I’ve heard so many stories from others especially from millennials who have left church and given up on God all together… specifically because of how they’ve been treated by the church and its’ people.


Dear Christians can I make this clear….
If you represent a God who is full of love and compassion and grace and understanding…. But shun degrade devalue gossip and slander ordinary people….
All you’ve communicated is that God is a god who will shun degrade devalue gossip and slander them as well….


Wherever you are on your faith journey and whatever faith means to you in this season, do you!


No really. Don’t live for the church’s standers or by so called Christian’s standards… pursue the relationship you desire… if you’re curious, open your bible and ask God to reveal Himself through His word.
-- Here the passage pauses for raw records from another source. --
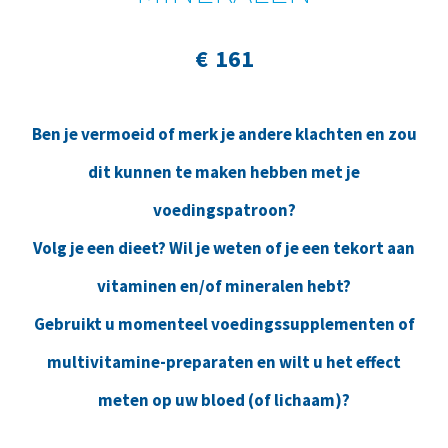
€ 161
Ben je vermoeid of merk je andere klachten en zou
dit kunnen te maken hebben met je
voedingspatroon?
Volg je een dieet? Wil je weten of je een tekort aan
vitaminen en/of mineralen hebt?
Gebruikt u momenteel voedingssupplementen of
multivitamine-preparaten en wilt u het effect
meten op uw bloed (of lichaam)?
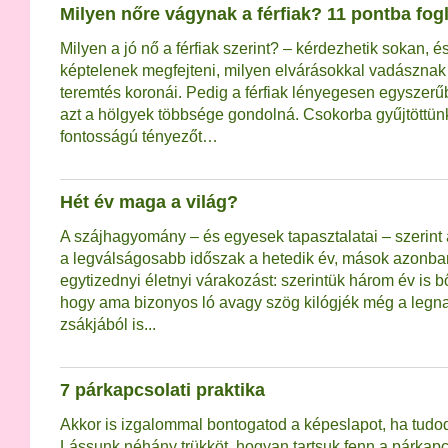
Milyen nőre vágynak a férfiak? 11 pontba fog
Milyen a jó nő a férfiak szerint? – kérdezhetik sokan, és
képtelenek megfejteni, milyen elvárásokkal vadásznak
teremtés koronái. Pedig a férfiak lényegesen egyszer
azt a hölgyek többsége gondolná. Csokorba gyűjtöttünk
fontosságú tényezőt…
Hét év maga a világ?
A szájhagyomány – és egyesek tapasztalatai – szerint
a legválságosabb időszak a hetedik év, mások azonban
egytizednyi életnyi várakozást: szerintük három év is
hogy ama bizonyos ló avagy szög kilógjék még a leg
zsákjából is...
7 párkapcsolati praktika
Akkor is izgalommal bontogatod a képeslapot, ha tudod
Lássunk néhány trükköt, hogyan tartsuk fenn a párkap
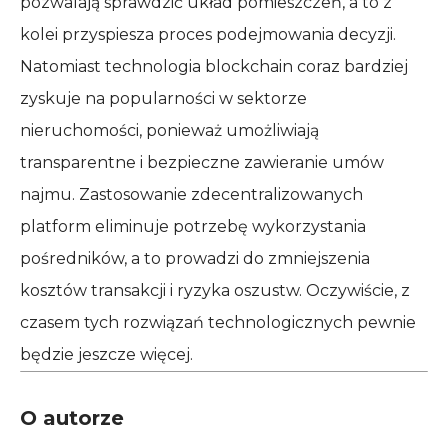
pozwalają sprawdzić układ pomieszczeń, a to z
kolei przyspiesza proces podejmowania decyzji.
Natomiast technologia blockchain coraz bardziej
zyskuje na popularności w sektorze
nieruchomości, ponieważ umożliwiają
transparentne i bezpieczne zawieranie umów
najmu. Zastosowanie zdecentralizowanych
platform eliminuje potrzebę wykorzystania
pośredników, a to prowadzi do zmniejszenia
kosztów transakcji i ryzyka oszustw. Oczywiście, z
czasem tych rozwiązań technologicznych pewnie
będzie jeszcze więcej.
O autorze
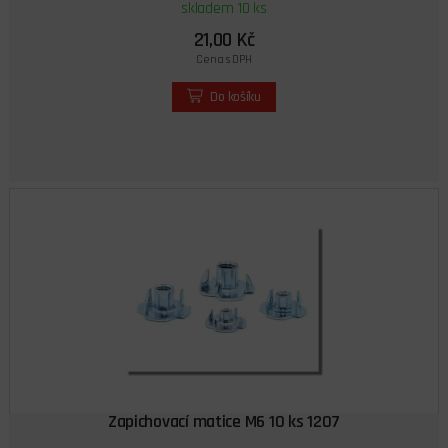
skladem 10 ks
21,00 Kč
Cena s DPH
Do košíku
Zapichovací matice M6 10 ks 1207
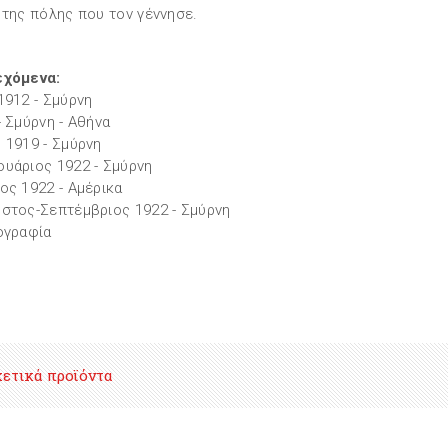
 της πόλης που τον γέννησε.
εχόμενα:
1912 - Σμύρνη
- Σμύρνη - Αθήνα
 1919 - Σμύρνη
υάριος 1922 - Σμύρνη
ος 1922 - Αμέρικα
στος-Σεπτέμβριος 1922 - Σμύρνη
ογραφία
χετικά προϊόντα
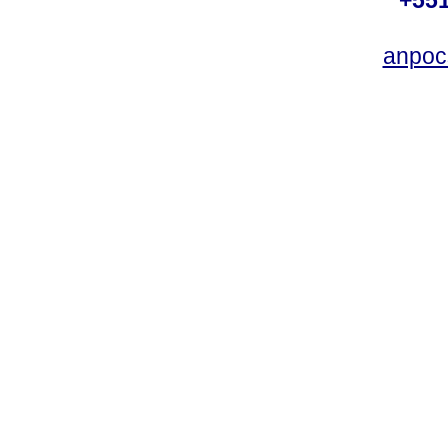
anpoc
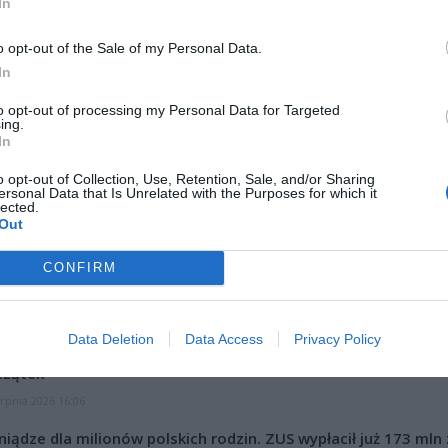
In
o opt-out of the Sale of my Personal Data.
In
to opt-out of processing my Personal Data for Targeted
ad
ing.
In
o opt-out of Collection, Use, Retention, Sale, and/or Sharing
ersonal Data that Is Unrelated with the Purposes for which it
lected.
Out
CONFIRM
CZ RÓWNIEŻ:
Data Deletion
Data Access
Privacy Policy
l przecenił hit do kuchni. Air fryer tańszy aż o 150 zł, a to dop
czątek
erpnia 2026 16:06
niądze dla milionów polskich rodzin. ZUS wypłacił już 173 mln z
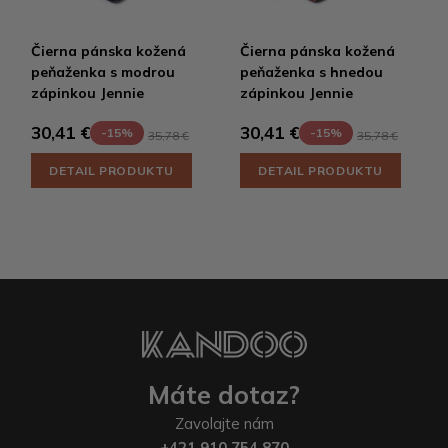
Čierna pánska kožená
Čierna pánska kožená
peňaženka s modrou
peňaženka s hnedou
zápinkou Jennie
zápinkou Jennie
30,41 €
30,41 €
-15%
-15%
35,78 €
35,78 €
DETAIL PRODUKTU
DETAIL PRODUKTU
Máte dotaz?
Zavolajte nám
+421 910 754 870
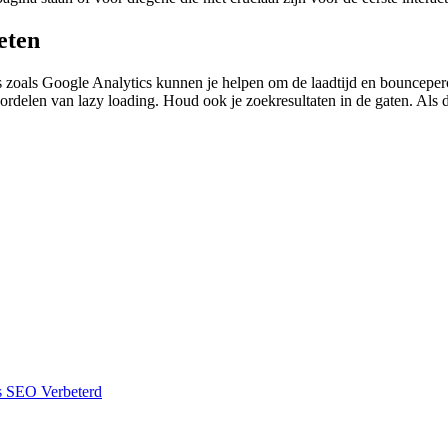
eten
ls zoals Google Analytics kunnen je helpen om de laadtijd en bounceper
ordelen van lazy loading. Houd ook je zoekresultaten in de gaten. Als die
s SEO Verbeterd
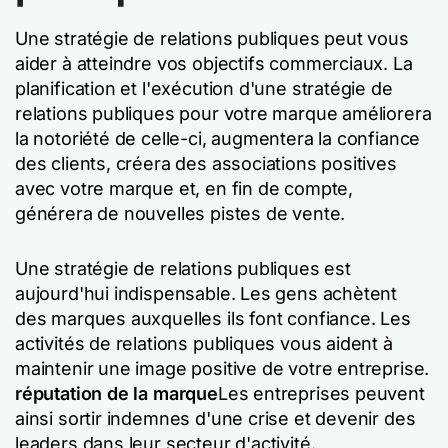
Une stratégie de relations publiques peut vous
aider à atteindre vos objectifs commerciaux. La
planification et l'exécution d'une stratégie de
relations publiques pour votre marque améliorera
la notoriété de celle-ci, augmentera la confiance
des clients, créera des associations positives
avec votre marque et, en fin de compte,
générera de nouvelles pistes de vente.
Une stratégie de relations publiques est
aujourd'hui indispensable. Les gens achètent
des marques auxquelles ils font confiance. Les
activités de relations publiques vous aident à
maintenir une image positive de votre entreprise.
réputation de la marque
Les entreprises peuvent
ainsi sortir indemnes d'une crise et devenir des
leaders dans leur secteur d'activité.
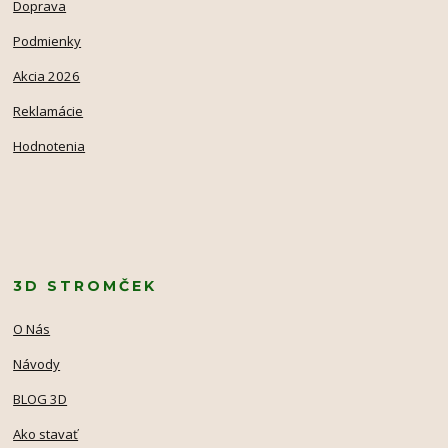
Doprava
Podmienky
Akcia 2026
Reklamácie
Hodnotenia
3D STROMČEK
O Nás
Návody
BLOG 3D
Ako stavať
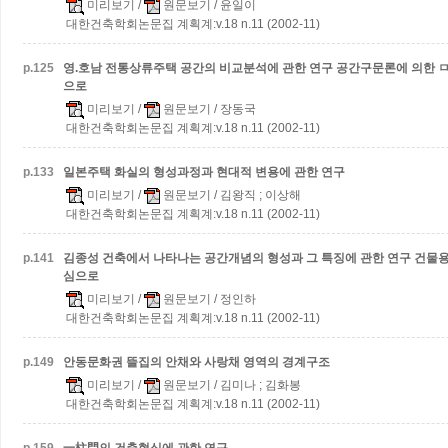
미리보기
/
원문보기
/ 윤일이
대한건축학회논문집 계획계:v.18 n.11 (2002-11)
p.
125
영.호남 전통상류주택 공간의 비교분석에 관한 연구
공간구문론에 의한 
으로
미리보기
/
원문보기
/ 장동국
대한건축학회논문집 계획계:v.18 n.11 (2002-11)
p.
133
일본주택 화실의 형성과정과 현대적 변용에 관한 연구
미리보기
/
원문보기
/ 김왕직 ; 이상해
대한건축학회논문집 계획계:v.18 n.11 (2002-11)
p.
141
김종성 건축에서 나타나는 공간개념의 형성과 그 특징에 관한 연구
건물용
심으로
미리보기
/
원문보기
/ 정인하
대한건축학회논문집 계획계:v.18 n.11 (2002-11)
p.
149
안동문화권 뜰집의 안채와 사랑채 영역의 경계구조
미리보기
/
원문보기
/ 김미나 ; 김화봉
대한건축학회논문집 계획계:v.18 n.11 (2002-11)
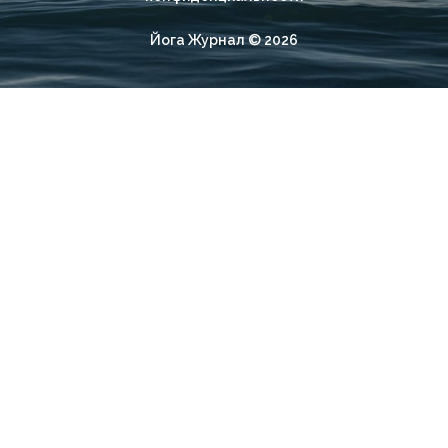
Йога Журнал © 2026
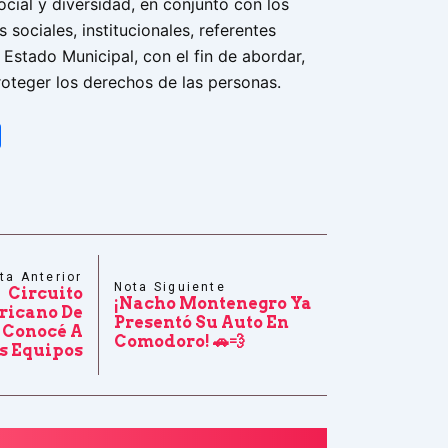
social y diversidad, en conjunto con los
 sociales, institucionales, referentes
 Estado Municipal, con el fin de abordar,
oteger los derechos de las personas.
tsApp
Share
ta Anterior
Nota Siguiente
Circuito
¡Nacho Montenegro Ya
icano De
Presentó Su Auto En
 Conocé A
Comodoro! 🚗💨
s Equipos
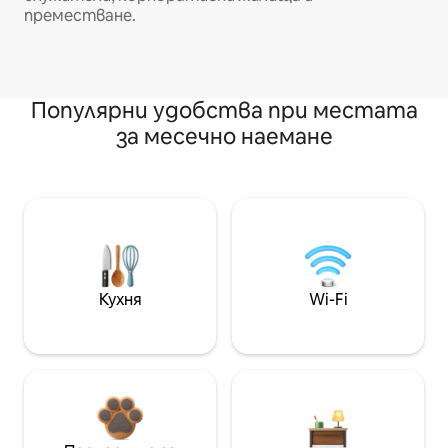
преместване.
Популярни удобства при местата
за месечно наемане
Кухня
Wi-Fi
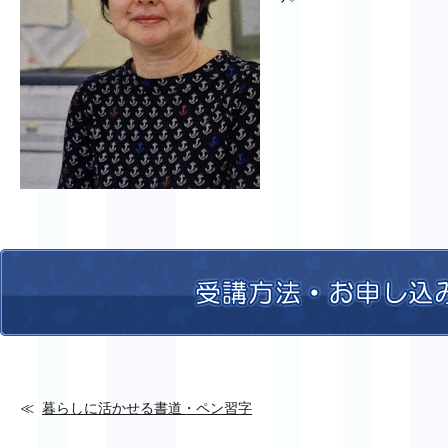
暮らしに活かせる書道・ペン習字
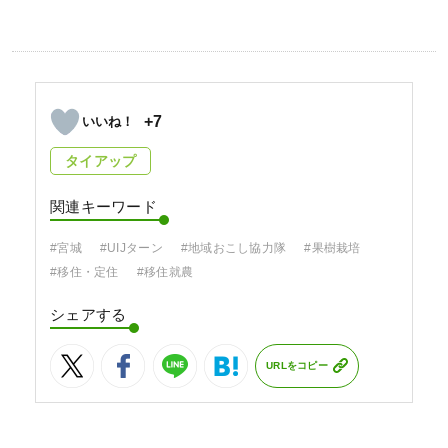
+7
タイアップ
関連キーワード
#宮城
#UIJターン
#地域おこし協力隊
#果樹栽培
#移住・定住
#移住就農
シェアする
URLをコピー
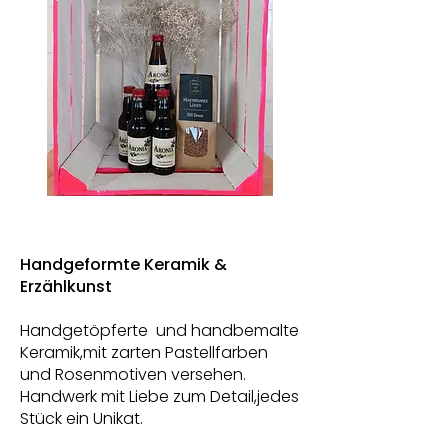
Handgeformte Keramik &
Erzählkunst
Handgetöpferte und handbemalte
Keramik,mit zarten Pastellfarben
und Rosenmotiven versehen.
Handwerk mit Liebe zum Detail,jedes
Stück ein Unikat.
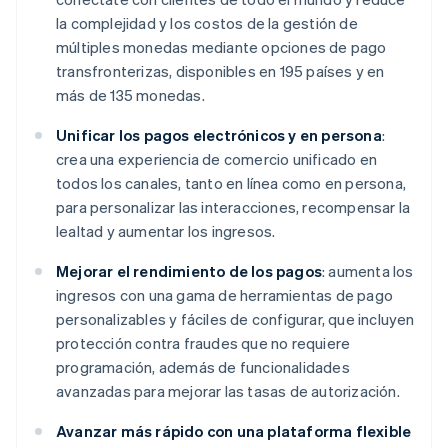
la complejidad y los costos de la gestión de
múltiples monedas mediante opciones de pago
transfronterizas, disponibles en 195 países y en
más de 135 monedas.
Unificar los pagos electrónicos y en persona
:
crea una experiencia de comercio unificado en
todos los canales, tanto en línea como en persona,
para personalizar las interacciones, recompensar la
lealtad y aumentar los ingresos.
Mejorar el rendimiento de los pagos
: aumenta los
ingresos con una gama de herramientas de pago
personalizables y fáciles de configurar, que incluyen
protección contra fraudes que no requiere
programación, además de funcionalidades
avanzadas para mejorar las tasas de autorización.
Avanzar más rápido con una plataforma flexible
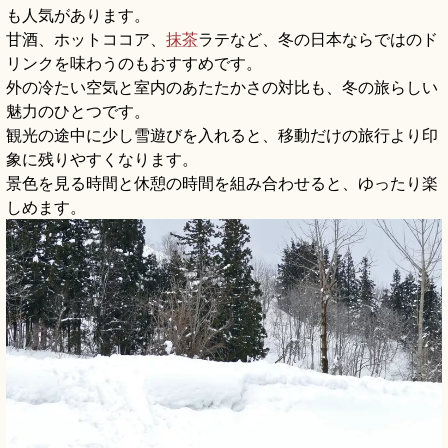
も人気があります。
甘酒、ホットココア、
抹茶
ラテなど、冬の日本ならではのド
リンクを味わうのもおすすめです。
外の冷たい空気と室内のあたたかさの対比も、冬の旅らしい
魅力のひとつです。
観光の途中に少し雪遊びを入れると、移動だけの旅行より印
象に残りやすくなります。
景色を見る時間と休憩の時間を組み合わせると、ゆったり楽
しめます。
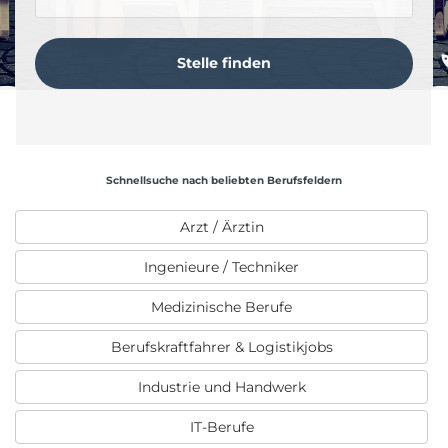
Schnellsuche nach beliebten Berufsfeldern
Arzt / Ärztin
Ingenieure / Techniker
Medizinische Berufe
Berufskraftfahrer & Logistikjobs
Industrie und Handwerk
IT-Berufe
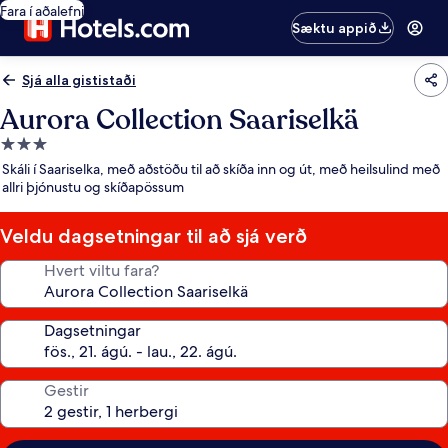
Fara í aðalefni
Sæktu appið
Sjá alla gististaði
Aurora Collection Saariselkä
3.0
stjörnu
Skáli í Saariselka, með aðstöðu til að skíða inn og út, með heilsulind með
gististaður
allri þjónustu og skíðapössum
Veldu dagsetningar til að sjá verð
Hvert viltu fara?
Dagsetningar
Gestir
Rest, meditate, get plugged into interest groups. Do you!!!


Nobody can make these decisions for you. Nobody can access any level of the Holy Spirit that you need. So do you!


I’ll pray with you … walk with you … and encourage you through a judge-less lens of humanity and I mean that!


Surround yourself with that! I pray your discernment is sharpened so you can make the best decisions that are impactful and intentional for you.


Don’t let past experiences keep you away from allowing God to reintroduce Himself to you in an authentic way.


And if you’re walking in faith. Walk boldly and unashamed!


And in 2023, do you, because Gods got you either way!!!

 
 
 

1 comentario


Jaimie Horton
Jaimie Horton
15 dic 2022

This hit the nail in the head for me. Beautifully put, I felt the spirit run through me while reading this. I needed this reflection in order to move forward in my faith and my relationship with God. It’s been at a standstill for some time only because of what you mentioned not His word but others who identify and wield weapons with His word. My spirituality is within ME And only my actions and my inquiry will resolve me and move me forward spiritually. Thank you for the #2minutegem tonight. Much appreciated.